The expected result is the run of lines from the one containing "contact@yna.gov.gr" to the end of the listing, copied exactly.

——————————

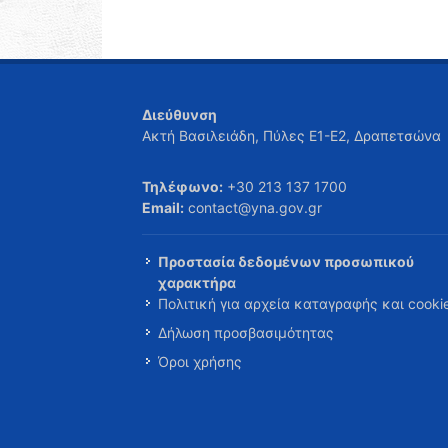
Διεύθυνση
Ακτή Βασιλειάδη, Πύλες Ε1-Ε2, Δραπετσώνα
Τηλέφωνο:
+30 213 137 1700
Email:
contact@yna.gov.gr
Προστασία δεδομένων προσωπικού
χαρακτήρα
Πολιτική για αρχεία καταγραφής και cooki
Δήλωση προσβασιμότητας
Όροι χρήσης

——————————

> **OUTPUT BELOW**:
contact@yna.gov.gr
Προστασία δεδομένων προσωπικού
χαρακτήρα
Πολιτική για αρχεία καταγραφής και cooki
Δήλωση προσβασιμότητας
Όροι χρήσης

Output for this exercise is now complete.